I broke my Kindle over a year ago. But I still only buy Kindle ebooks.
I read them on an iPad, mostly.
Kindle isn't simply an ugly little sliver of off-white plastic and aluminum with a mold-colored display, much like Coca-Cola isn't just bubbly brown liquid sloshing and fizzing inside a red can. Kindle is a living thing, spreading from the E Ink reader you can buy from Amazon, to iPhones and iPads, Macs and PCs and Android phones. If you own a device that a fair number of other people also own, there's a good chance you'll be able to read Kindle books on it. If not now, soonish.
Some of the parallels that people draw between the digital transformation of the publishing industry and the music industry—the preferred reference point, since it maps over the most neatly—are a stretch. Paper books aren't going anyway anytime soon. But digital publishing is now at the same kind of inflection point the music industry was at few years ago: Disposable devices vs. sustainable platforms.
What happened? The core technology has gotten cheap. In the beginning, audio players were expensive because dense, portable storage was too. Storage got cheap, and you could buy an MP3 player from Taiwan or semi-reputable companies for a fraction of the cost of an iPod—and it would play twice as many formats. E-readers were expensive because electrophoretic displays, like E Ink, were expensive. Not anymore. Cheap readers that promise to turn all kinds of files and formats into digestible letters for your eyeballs abound. The line was irreversibly crossed when Amazon cut the price of the Kindle 2 below $200. Plastic Logic just killed their expensive reader. The gigantic Skiff is dead, too. Hardware is a commodity.
Even after the flood of cheaper, generic, more open alternatives, iPods still make up around 70 percent of the MP3 player market. Why? iTunes. The platform. Not coincidentally, it's got around 70 percent of the legal music download market in the US. iTunes made it easy to buy music (and later, TV shows and movies). It blew up when it spread to Windows. And once you bought in, you stuck with it, even though FairPlay DRM meant you could only play stuff you bought on iTunes on Apple devices. (And now it's dead.)
Kindle's position is eerily similar. It's got 80 percent of the ebook market. It's the wildly dominant service because it was the first one to make it easy to buy ebooks and get them onto your reader. The books are wrapped up in a proprietary format and DRM—unlike the more open epub—but they're available on lots of different platforms and devices. Once you buy in, you stick with it.
Kindle's position looks shakier than iTunes, threatened by competition from Barnes & Noble and iBooks, and its tense relations with publishers. But it's not all that dissimilar from what iTunes went through years ago, battling labels who wanted to siphon off as much as money as possible while working to cripple it at the same time, afraid of a middleman, as they saw it, building too much power. (A funny point: The labels tried to build Amazon into a credible iTunes-fighter; now the publishers are trying to build iBooks into a credible Kindle fighter.)
If anything, Kindle's in a better position than iTunes, since it doesn't restrict you to Amazon's hardware. It's a true service. iTunes emerged to sell iPods at high profit margins. iBooks exists to help sell iPads and iPhones. Contrast that to what Amazon CEO Jeff Bezos tells Fortune: "Our strategy with the ebookstore is 'buy once, read everywhere.' If you want to read on your iPhone, if you want to read on your BlackBerry. We want people to be able to read their books anywhere they want to read them." He doesn't to sell you a Kindle. He wants to sell you Kindle.

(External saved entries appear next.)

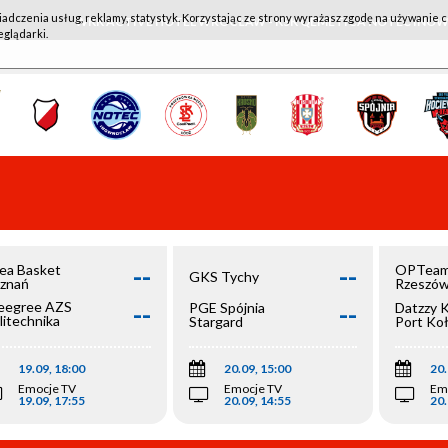
iadczenia usług, reklamy, statystyk. Korzystając ze strony wyrażasz zgodę na używanie c
WKK ACTIVE HOTEL WROCŁAW - KSK QEMETICA NOTEĆ IN
eglądarki.
--
--
ea Basket
OPTeam
GKS Tychy
znań
Rzeszó
--
--
egree AZS
PGE Spójnia
Datzzy 
litechnika
Stargard
Port Ko
olska
19.09, 18:00
20.09, 15:00
20.
Emocje TV
Emocje TV
Em
19.09, 17:55
20.09, 14:55
20.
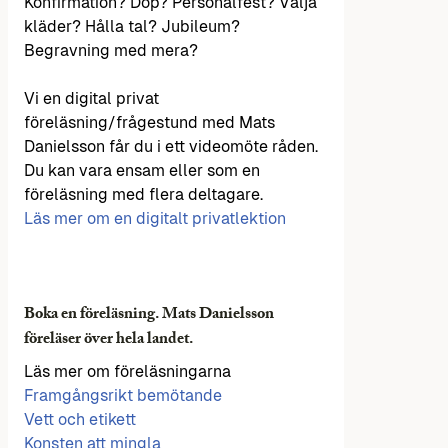
Konfirmation? Dop? Personalfest? Välja
kläder? Hålla tal? Jubileum?
Begravning med mera?
Vi en digital privat
föreläsning/frågestund med Mats
Danielsson får du i ett videomöte råden.
Du kan vara ensam eller som en
föreläsning med flera deltagare.
Läs mer om en digitalt privatlektion
Boka en föreläsning. Mats Danielsson
föreläser över hela landet.
Läs mer om föreläsningarna
Framgångsrikt bemötande
Vett och etikett
Konsten att mingla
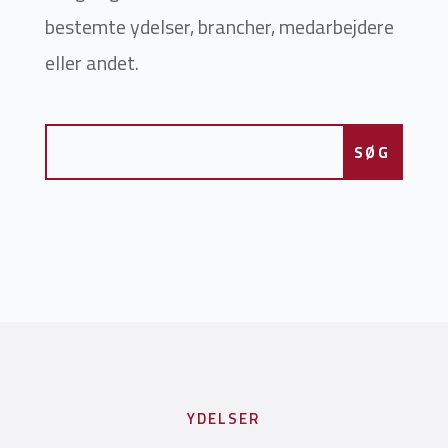
bestemte ydelser, brancher, medarbejdere
eller andet.
YDELSER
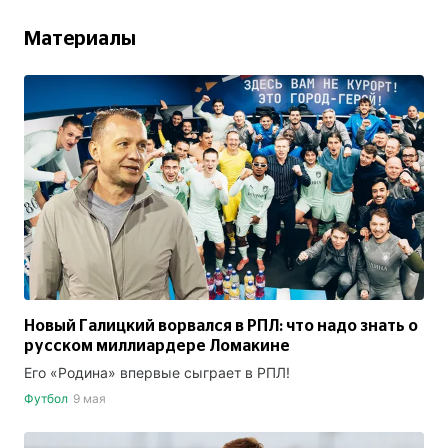
Материалы
Новый Галицкий ворвался в РПЛ: что надо знать о
русском миллиардере Ломакине
Его «Родина» впервые сыграет в РПЛ!
Футбол
9 мая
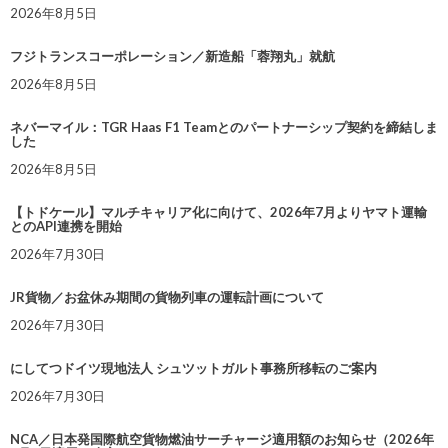
2026年8月5日
フジトランスコーポレーション／新造船「蓉翔丸」就航
2026年8月5日
ネバーマイル：TGR Haas F1 Teamとのパートナーシップ契約を締結しま
した
2026年8月5日
【トドケール】マルチキャリア化に向けて、2026年7月よりヤマト運輸
とのAPI連携を開始
2026年7月30日
JR貨物／お盆休み期間の貨物列車の運転計画について
2026年7月30日
にしてつドイツ現地法人 シュツットガルト事務所移転のご案内
2026年7月30日
NCA／日本発国際航空貨物燃油サーチャージ適用額のお知らせ（2026年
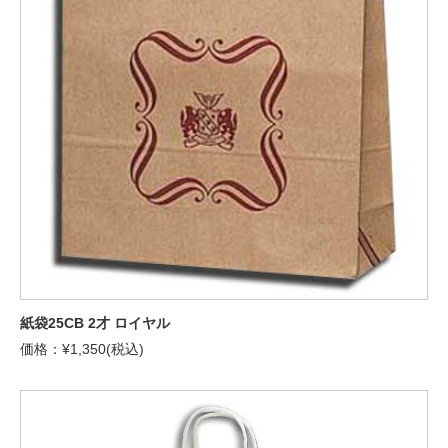
紙袋25CB 2才 ロイヤル
価格：¥1,350(税込)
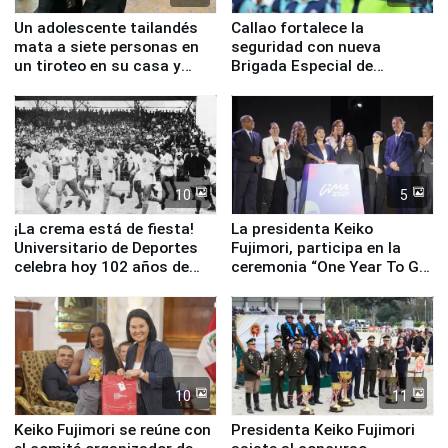
Un adolescente tailandés
Callao fortalece la
mata a siete personas en
seguridad con nueva
un tiroteo en su casa y
Brigada Especial de
escuela
Turismo y moderno
equipamiento para
Serenazgo
10
5
¡La crema está de fiesta!
La presidenta Keiko
Universitario de Deportes
Fujimori, participa en la
celebra hoy 102 años de
ceremonia “One Year To Go
fundación
de Lima 2027”
10
11
Keiko Fujimori se reúne con
Presidenta Keiko Fujimori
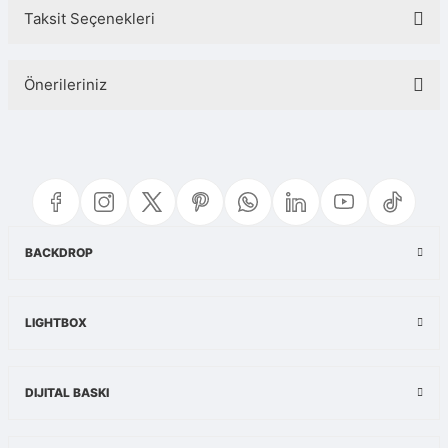
Taksit Seçenekleri
Bu ürüne ilk yorumu siz yapın!
Önerileriniz
Yorum Yaz
Bu ürünün fiyat bilgisi, resim, ürün açıklamalarında ve diğer konularda
yetersiz gördüğünüz noktaları öneri formunu kullanarak tarafımıza
iletebilirsiniz.
Görüş ve önerileriniz için teşekkür ederiz.
Ürün resmi kalitesiz, bozuk veya görüntülenemiyor.
BACKDROP
Ürün açıklamasında eksik bilgiler bulunuyor.
Ürün bilgilerinde hatalar bulunuyor.
LIGHTBOX
Ürün fiyatı diğer sitelerden daha pahalı.
Bu ürüne benzer farklı alternatifler olmalı.
DIJITAL BASKI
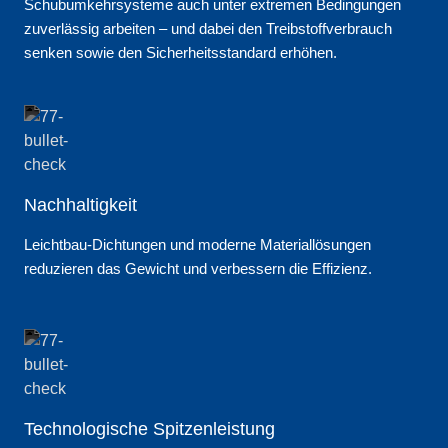
Schubumkehrsysteme auch unter extremen Bedingungen
zuverlässig arbeiten – und dabei den Treibstoffverbrauch
senken sowie den Sicherheitsstandard erhöhen.
Nachhaltigkeit
Leichtbau-Dichtungen und moderne Materiallösungen
reduzieren das Gewicht und verbessern die Effizienz.
Technologische Spitzenleistung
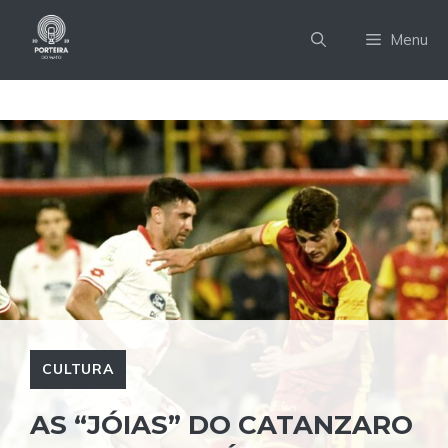
Pular
para
Menu
o
conteúdo
CULTURA
AS “JÓIAS” DO CATANZARO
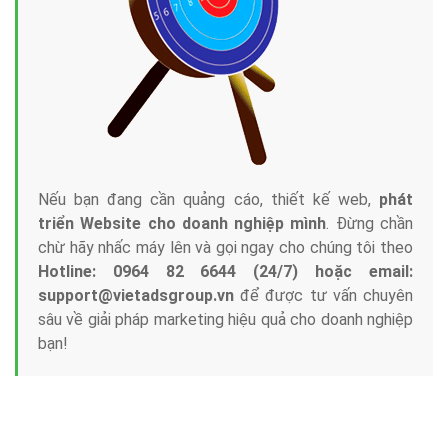
Nếu bạn đang cần quảng cáo, thiết kế web,
phát
triển Website cho doanh nghiệp mình
. Đừng chần
chừ hãy nhấc máy lên và gọi ngay cho chúng tôi theo
Hotline: 0964 82 6644 (24/7) hoặc email:
support@vietadsgroup.vn
để được tư vấn chuyên
sâu về giải pháp marketing hiệu quả cho doanh nghiệp
bạn!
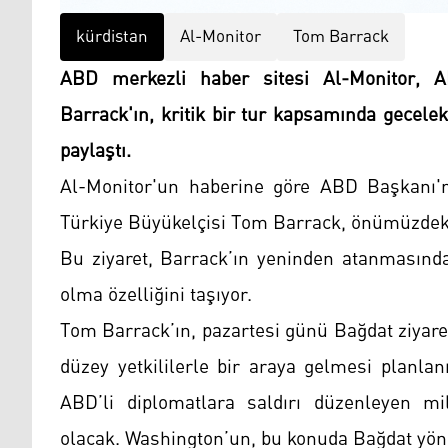
kürdistan
Al-Monitor
Tom Barrack
ABD merkezli haber sitesi Al-Monitor, A
Barrack'ın, kritik bir tur kapsamında gecelek 
paylaştı.
Al-Monitor'un haberine göre ABD Başkanı'n
Türkiye Büyükelçisi Tom Barrack, önümüzdeki 
Bu ziyaret, Barrack’ın yeninden atanmasında
olma özelliğini taşıyor.
Tom Barrack’ın, pazartesi günü Bağdat ziyaret
düzey yetkililerle bir araya gelmesi planla
ABD’li diplomatlara saldırı düzenleyen mili
olacak. Washington’un, bu konuda Bağdat yöne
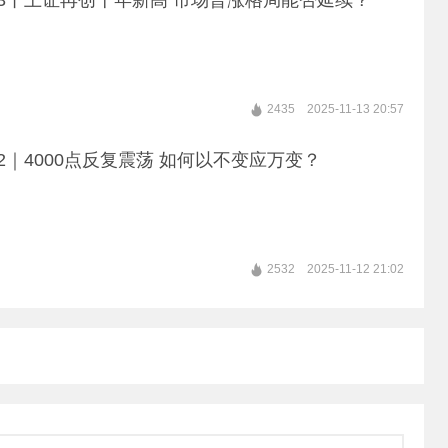
13丨上证再创十年新高 市场普涨格局能否延续？
2435
2025-11-13 20:57
12｜4000点反复震荡 如何以不变应万变？
2532
2025-11-12 21:02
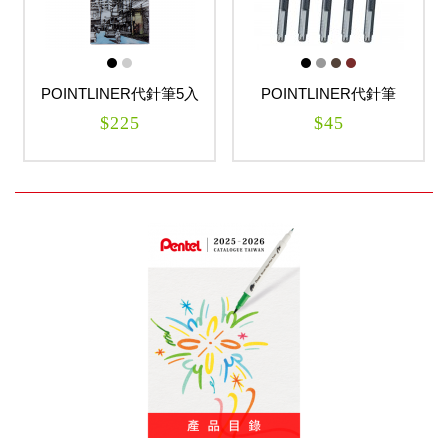
POINTLINER代針筆5入
POINTLINER代針筆
套裝組
$225
$45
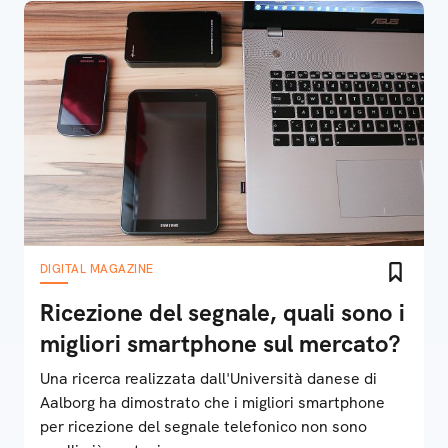
DIGITAL MAGAZINE
Ricezione del segnale, quali sono i
migliori smartphone sul mercato?
Una ricerca realizzata dall'Università danese di
Aalborg ha dimostrato che i migliori smartphone
per ricezione del segnale telefonico non sono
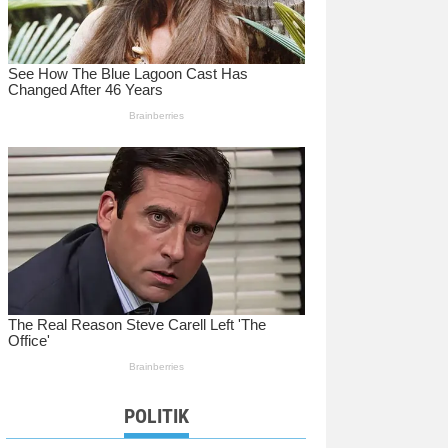
POLITIK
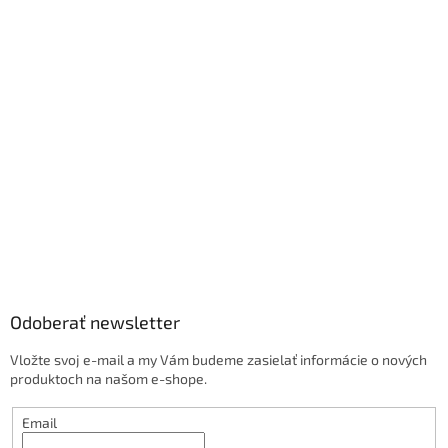
Odoberať newsletter
Vložte svoj e-mail a my Vám budeme zasielať informácie o nových
produktoch na našom e-shope.
Email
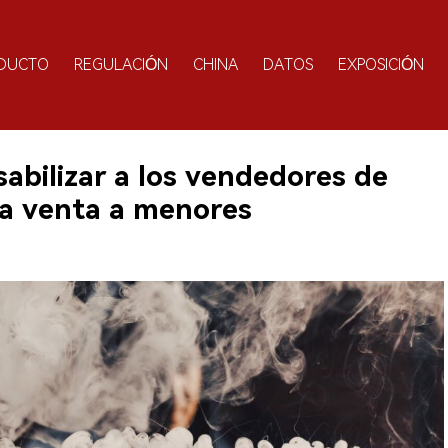
DUCTO
REGULACIÓN
CHINA
DATOS
EXPOSICIÓN
abilizar a los vendedores de
 la venta a menores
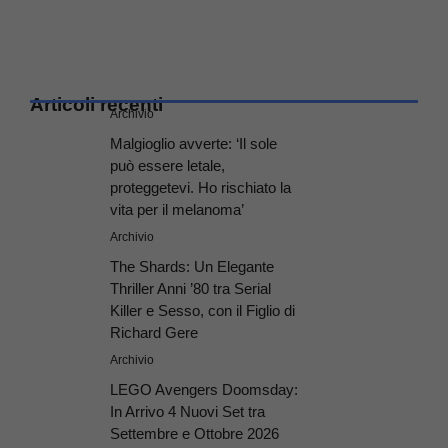
Articoli recenti
Archivio
Malgioglio avverte: ‘Il sole
può essere letale,
proteggetevi. Ho rischiato la
vita per il melanoma’
Archivio
The Shards: Un Elegante
Thriller Anni ’80 tra Serial
Killer e Sesso, con il Figlio di
Richard Gere
Archivio
LEGO Avengers Doomsday:
In Arrivo 4 Nuovi Set tra
Settembre e Ottobre 2026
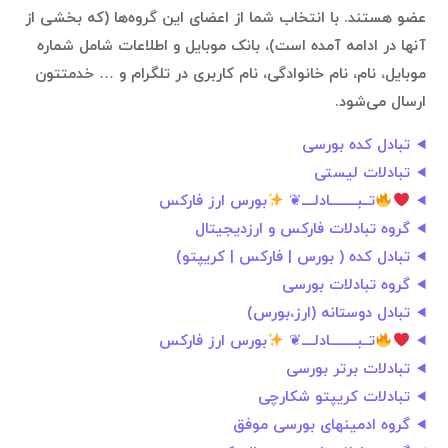
عضو هستند. با انتخاب شما از اعضای این گروه‌ها (که بخشی از
آنها در ادامه آمده است)، بانک موبایل و اطلاعات شامل شماره
موبایل، نام، نام خانوادگی، نام کاربری در تلگرام و … خدمتتون
ارسال می‌شود.
تبادل کده بورسی
تبادلات لیستی
تــبـــــــــادلــــ❦
بورس ارز فارکس
گروه تبادلات فارکس و ارزدیجیتال
تبادل کده ( بورس | فارکس | کریپتو)
گروه تبادلات بورسی
تبادل دوستانه (ارز،بورس)
تــبـــــــــادلــــ❦
بورس ارز فارکس
تبادلات برتر بورسی
تبادلات کریپتو شکارچی
گروه ادمینهای بورسی موفق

So there's two choices, really, if you're looking at ebooks. An agnostic piece of e-reader hardware that'll probably read a lot of the files and formats that are out there. It'll work, reasonably well, though it might not be all that reasonably easy to use. You'll probably do all of your reading on that one particular slab, if only because it's a pain to move the files around and keep them in sync. Or you can pick a platform, making a long-term investment in a service that you plan to stick with. It'll work, on at least a handful of devices, and it'll be really easy to get your books on all of them and pick up right where you left off, no matter what screen you're reading on.
I'm picking the platform that'll outlast the others, hoping I'll be able to read everything I've paid money for in a few years, on any screen. Right now, that seems like Amazon, even with their proprietary format and DRM. At least, I tend to side with the guy who says, "We think of it as a mission."